The Power of Beauty: Our Looks, Our Lives
Page 19
The psychoanalytic dictionary has an expression for this reenactment: It is called “Identification with the Aggressor.” It works quite simply, as the words imply, and it is precisely what two little girls do to a third. The more intense the friendship, the more it awakens what went right and wrong with the most important woman in life. Competitive struggles over father, with brothers and sisters, get played out when three little girls get together. Competition is not named, but the air is filled with it. Since mother “won” all the unspoken competitions within the home, then her daughter identifies with her in this struggle between best friends for the ownership of love, meaning that someone must “lose.” The other best friend is thrown to the wolves.
Little girls measure love and life as if there were just so much out there; when mother turned to someone else at home, there was always the feeling that there was less for us, for the left-out one. The girl envied father, sister, brother’s power to take away mother’s love, but her greatest teacher and competitor had never taught her to acknowledge that one could fight the good fight, be angry, compete, and that there would still be love afterward.
A little girl grows up instead with this sense of a priori defeat; why try to compete? She would lose anyway. Competitions therefore terrify her. Unless, of course, victory can be guaranteed. When the new girl approaches, she drops and betrays her best friend, siding instead with the newcomer, but competition has been avoided! It isn’t necessary to strike out, actually to hurt her or to say anything evil.

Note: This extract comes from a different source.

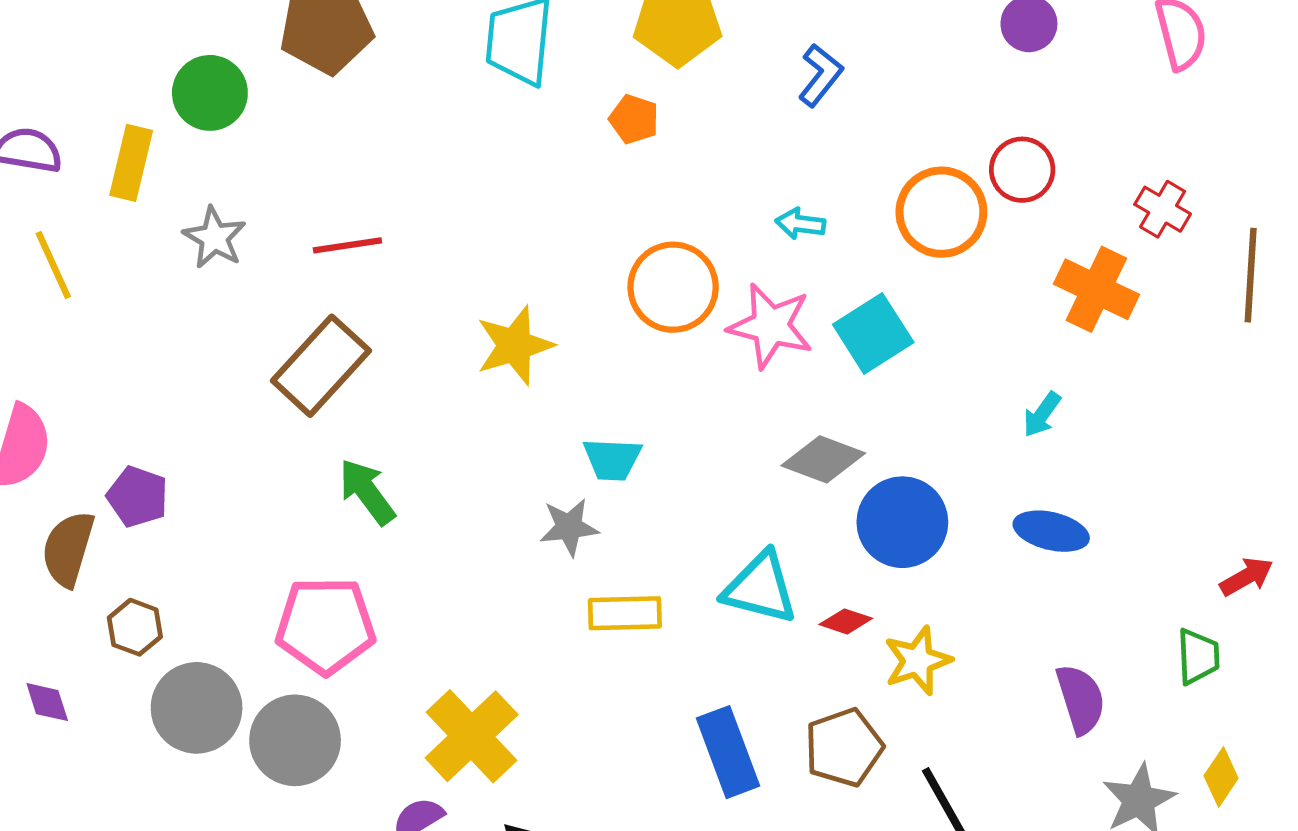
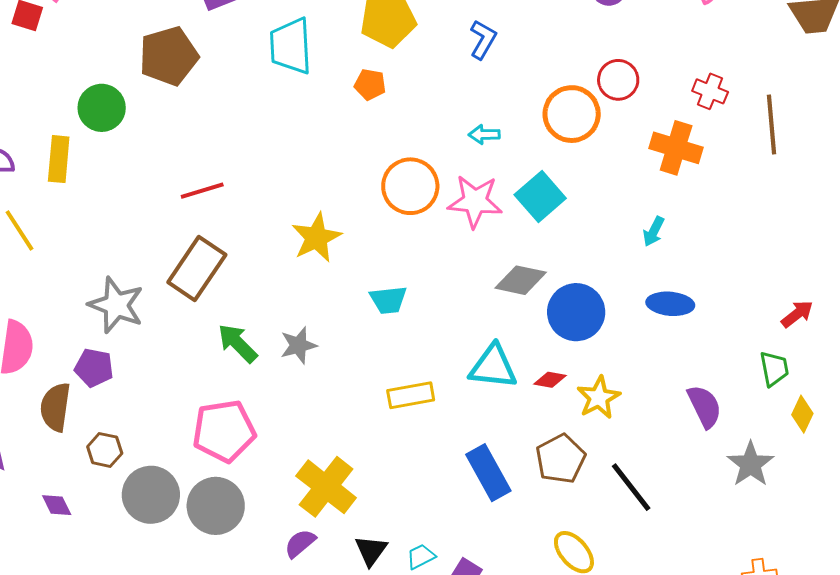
gray star: (214, 238) -> (116, 305), moved, size x1.4
gray star: (569, 527) -> (299, 345), moved
yellow diamond: (1221, 777) -> (802, 414), moved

The avoidance, whispers, giggles, an emotional pulling away does it. Isn’t she sobbing? Hasn’t a symbiotic union been created, a victory scored?
If you confronted the two girls—as concerned mothers often do—they couldn’t explain why they did it any more than grown women can. It goes on all our lives, we women whispering, conspiring, testing the irresistible urge to excommunicate another woman, conspiratorially drawing our heads together as we feel the adrenaline rush brought on by a friend’s sudden look of misery. Oh, as time goes by Big Girls learn to do it deftly, with their eyes, just a signal across a crowded room. It’s called The Look. In progress, The Look is smug, clandestine, and mean, indulged in by two or more grown women at a restaurant, for instance, after an unfortunate member of the party has gone to the ladies’ room. Heads together, eyes narrowed like cats, the women are ten-year-olds in full makeup. They are deadly but cool, having handled this ammunition for years; deep in their gut, they feel the old rush as headily as ever. Two Little Girls Are Leaving Out One Little Girl, who was their best friend five minutes earlier.

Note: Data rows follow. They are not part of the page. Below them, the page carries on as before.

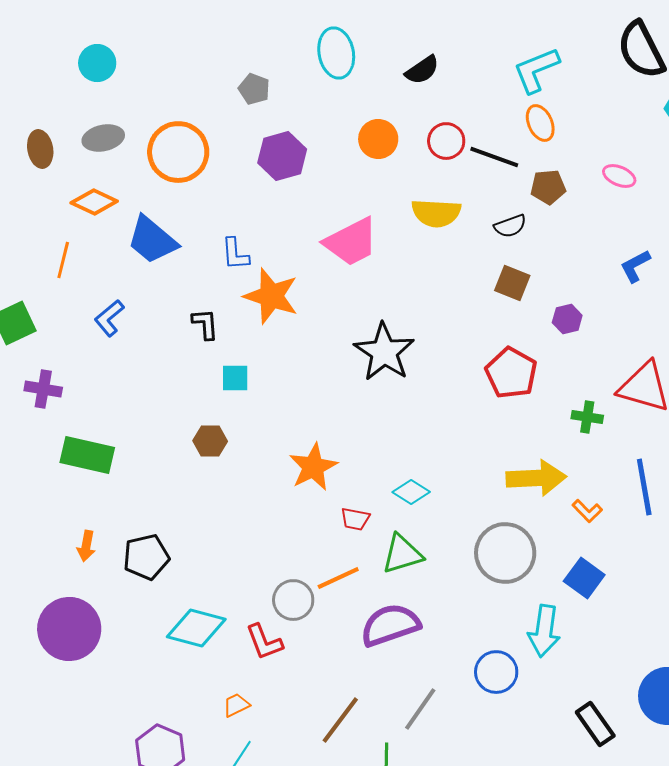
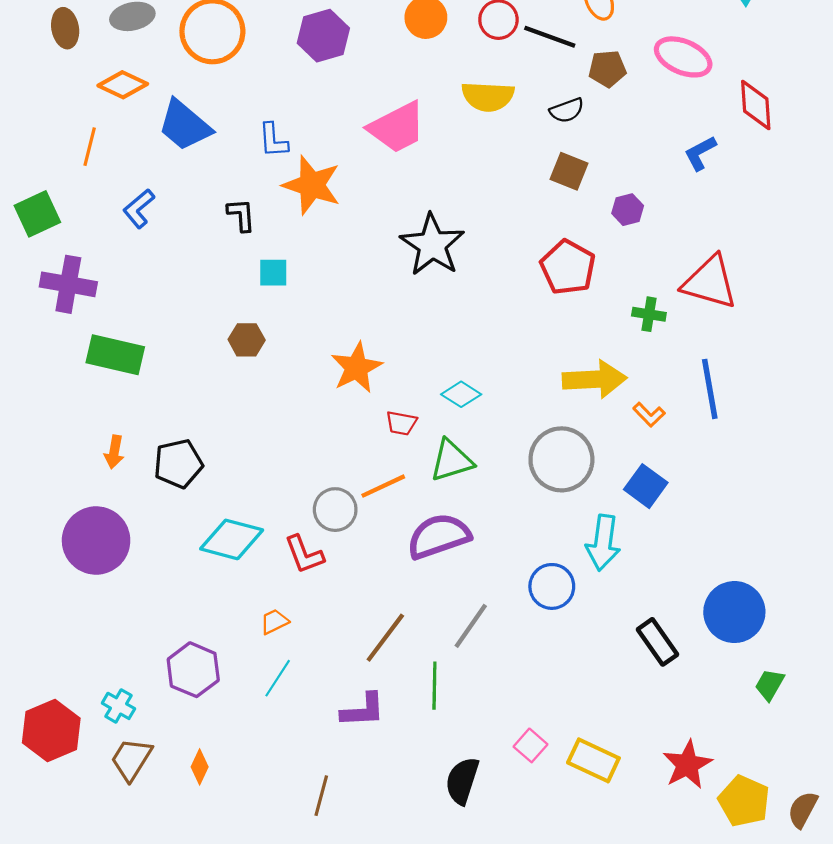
pink ellipse: (619, 176) -> (683, 57), size x1.6
purple cross: (43, 389) -> (68, 284), size x1.4

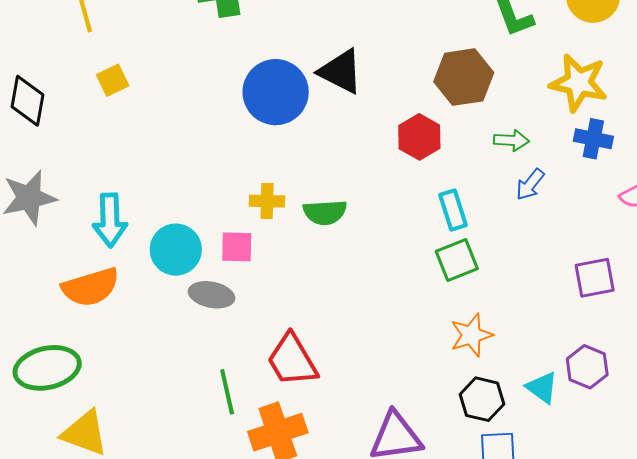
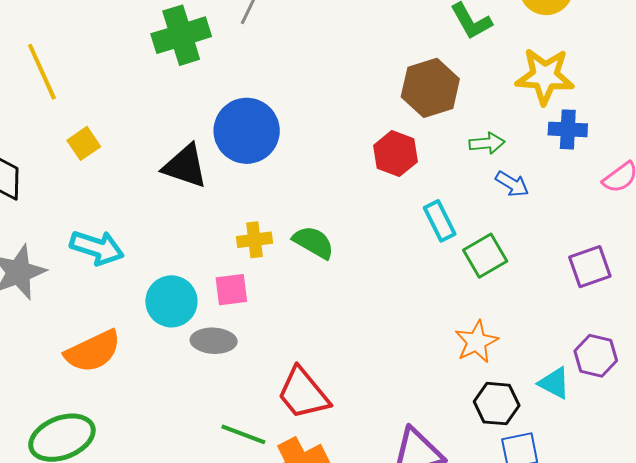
black triangle: (341, 71) -> (185, 166), moved
blue arrow: (530, 184) -> (512, 184), turned -88
green semicircle: (325, 212) -> (313, 242), turned -138
cyan arrow: (110, 220) -> (97, 248), moved, turned -62
green square: (457, 260) -> (485, 256), moved
green line: (227, 392) -> (243, 434), turned -48

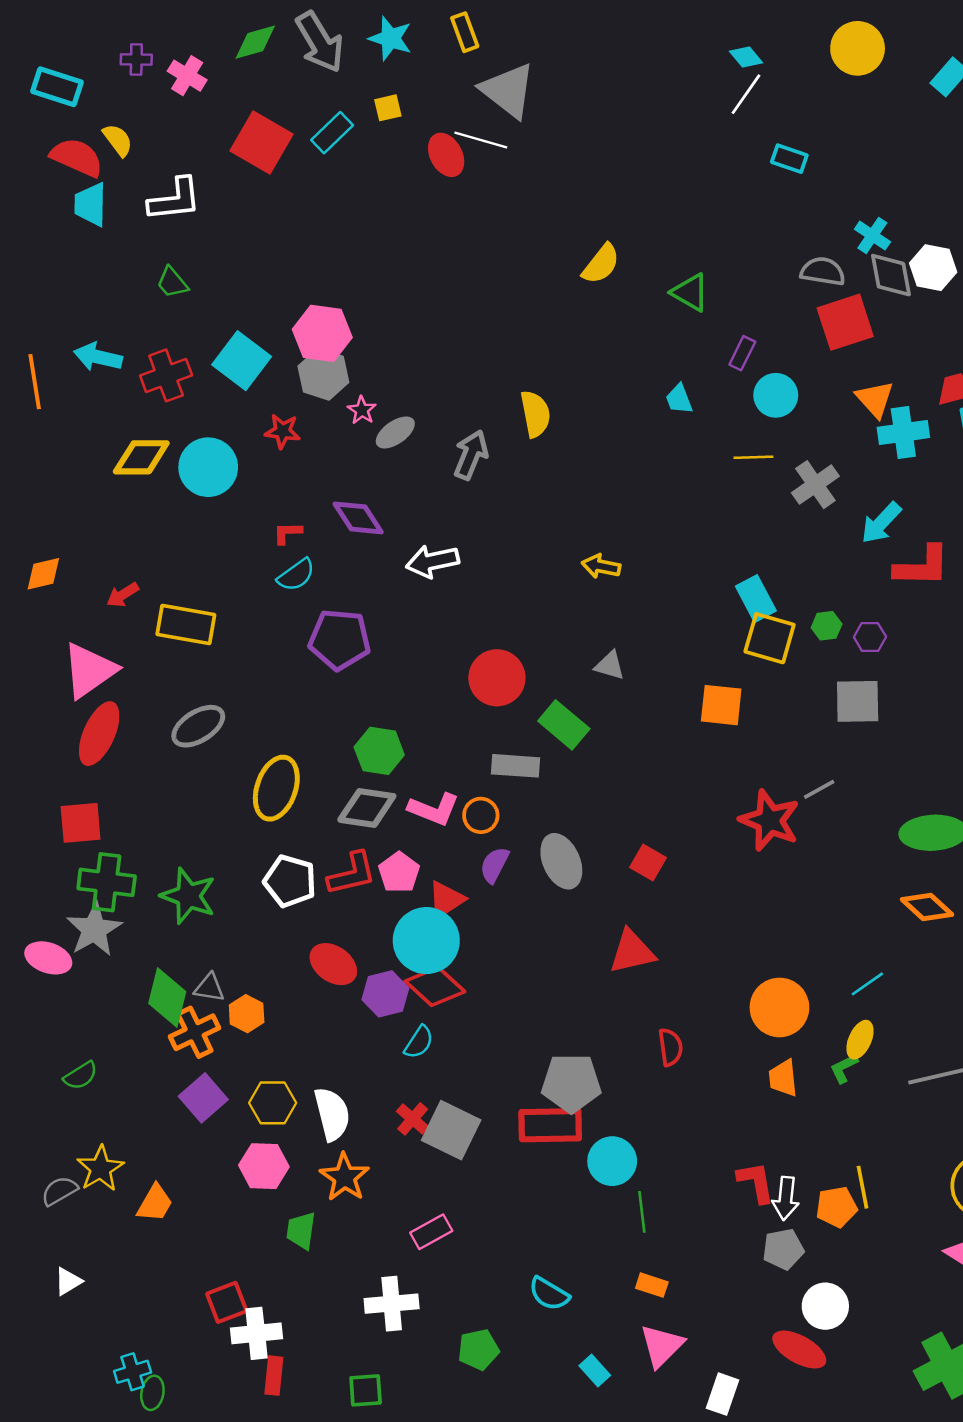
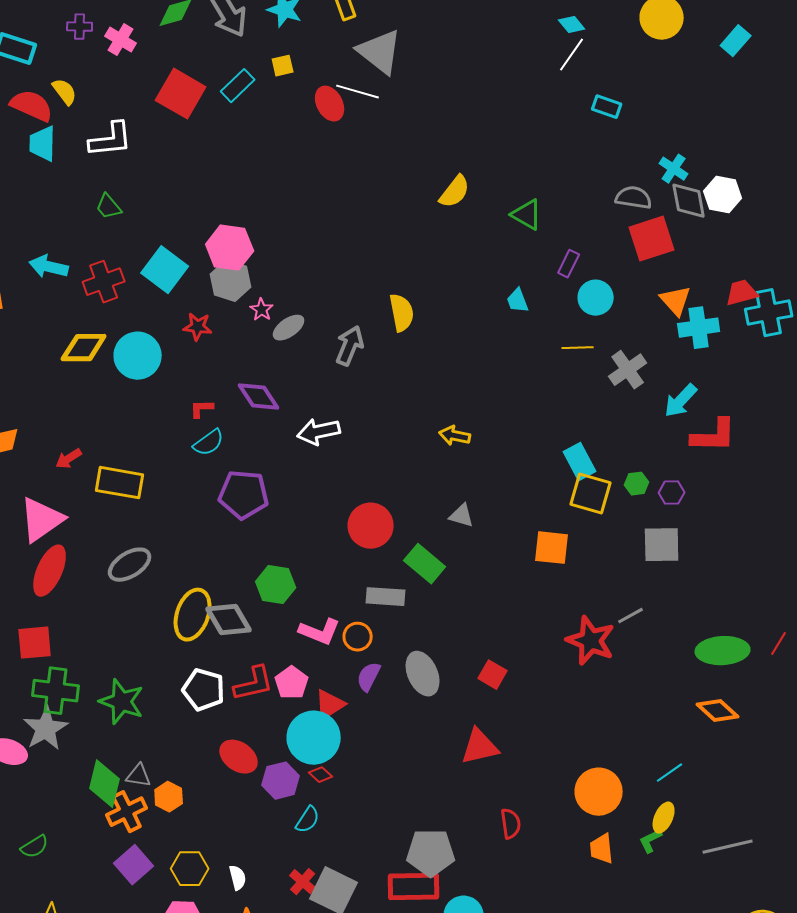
gray diamond: (367, 808) -> (229, 620), moved, turned 51
red diamond: (435, 986) -> (321, 775), size x0.5
white semicircle: (332, 1114) -> (238, 878), size x0.6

The Look may sound like a minor piece of business, but it is significant, a flaw not just in our relationships with one another but in our self-image; we know we are untrustworthy, as capable of betrayal as of being the next victim in women’s world. What do you think this apprehension, year after year, does to a woman’s face: We are always at risk, the little trace lines of anxiety and tension never relax and so become incised; do others see us as “too flashy,” too drab, too loud, underdressed, overdressed, not just right?
“Within the first years of life children learn to control some of these facial expressions, concealing true feelings and falsifying expressions of emotions not felt,” says psychologist Paul Ekman. “Parents teach their children to control their expressions by example and, more directly, with statements such as: ‘Don’t you give me that angry look.’”
As we grow up, Ekman says, we learn “display rules” for the management of emotional expression, which operate automatically, altering our expressions without choice or awareness. Even when we become aware of our display rules, it is not always possible and certainly not easy to stop following them. “I believe that those habits involving the management of emotion—display rules—may be the most difficult of all to break,” says Ekman.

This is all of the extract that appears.